Deep brain stimulation (DBS) is the preferred treatment for therapy-resistant movement disorders such as dystonia and Parkinson's disease (PD), mostly in advanced disease stages. Although DBS is already in clinical use for ~30 years and has improved patients' quality of life dramatically, there is still limited understanding of the underlying mechanisms of action. Rodent models of PD and dystonia are essential tools to elucidate the mode of action of DBS on behavioral and multiscale neurobiological levels. Advances have been made in identifying DBS effects on the central motor network, neuroprotection and neuroinflammation in DBS studies of PD rodent models. The phenotypic dtsz mutant hamster and the transgenic DYT-TOR1A (ΔETorA) rat proved as valuable models of dystonia for preclinical DBS research.

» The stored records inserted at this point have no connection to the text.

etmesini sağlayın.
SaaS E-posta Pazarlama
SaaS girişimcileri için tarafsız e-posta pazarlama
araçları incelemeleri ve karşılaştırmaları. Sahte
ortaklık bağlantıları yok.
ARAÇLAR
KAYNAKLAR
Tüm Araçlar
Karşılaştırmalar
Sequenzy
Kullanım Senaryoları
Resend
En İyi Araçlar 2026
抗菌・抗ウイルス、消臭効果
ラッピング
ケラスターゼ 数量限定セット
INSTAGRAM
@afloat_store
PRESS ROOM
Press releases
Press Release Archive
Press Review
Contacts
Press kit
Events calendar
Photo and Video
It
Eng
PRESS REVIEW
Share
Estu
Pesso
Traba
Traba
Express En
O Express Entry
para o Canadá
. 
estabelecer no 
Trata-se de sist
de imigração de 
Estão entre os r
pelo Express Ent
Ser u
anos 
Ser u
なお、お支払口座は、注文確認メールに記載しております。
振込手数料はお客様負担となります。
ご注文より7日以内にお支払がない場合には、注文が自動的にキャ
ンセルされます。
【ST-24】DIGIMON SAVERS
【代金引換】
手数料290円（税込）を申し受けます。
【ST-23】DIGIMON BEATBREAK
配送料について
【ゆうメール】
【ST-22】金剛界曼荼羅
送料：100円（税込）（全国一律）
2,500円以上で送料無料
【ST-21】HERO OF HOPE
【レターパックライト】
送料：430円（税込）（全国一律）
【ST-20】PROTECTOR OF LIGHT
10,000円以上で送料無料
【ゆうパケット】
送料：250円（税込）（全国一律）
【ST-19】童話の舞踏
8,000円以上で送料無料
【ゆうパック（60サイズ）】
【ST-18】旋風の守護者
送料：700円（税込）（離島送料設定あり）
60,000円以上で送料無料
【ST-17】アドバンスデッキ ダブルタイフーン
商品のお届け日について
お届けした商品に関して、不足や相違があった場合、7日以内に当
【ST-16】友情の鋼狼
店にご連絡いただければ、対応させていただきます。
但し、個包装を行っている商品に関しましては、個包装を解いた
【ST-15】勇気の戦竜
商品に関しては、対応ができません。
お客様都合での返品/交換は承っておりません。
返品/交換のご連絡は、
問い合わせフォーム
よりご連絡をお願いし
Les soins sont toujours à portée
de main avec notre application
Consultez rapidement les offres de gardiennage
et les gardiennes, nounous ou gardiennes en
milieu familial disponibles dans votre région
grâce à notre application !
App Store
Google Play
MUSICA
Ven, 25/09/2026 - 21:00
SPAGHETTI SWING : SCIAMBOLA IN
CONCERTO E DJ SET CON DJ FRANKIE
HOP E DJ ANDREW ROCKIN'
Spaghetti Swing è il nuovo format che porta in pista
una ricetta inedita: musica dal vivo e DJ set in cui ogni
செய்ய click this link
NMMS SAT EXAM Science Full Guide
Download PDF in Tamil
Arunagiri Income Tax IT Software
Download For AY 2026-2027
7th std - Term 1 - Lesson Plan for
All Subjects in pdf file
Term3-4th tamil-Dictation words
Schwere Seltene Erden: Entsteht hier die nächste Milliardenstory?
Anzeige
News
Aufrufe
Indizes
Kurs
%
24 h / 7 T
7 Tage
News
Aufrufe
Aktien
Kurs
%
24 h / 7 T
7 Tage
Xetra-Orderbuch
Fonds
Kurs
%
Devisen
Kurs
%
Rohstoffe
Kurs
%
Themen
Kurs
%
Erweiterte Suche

In addition, continuous refinements of rodent DBS technologies are ongoing and have contributed to improvement of experimental quality. We here review the currently existing literature on experimental DBS in PD and dystonia models regarding the choice of models, experimental design, neurobiological readouts, as well as methodological implications. Moreover, we provide an overview of the technical stage of existing DBS devices for use in rodent studies.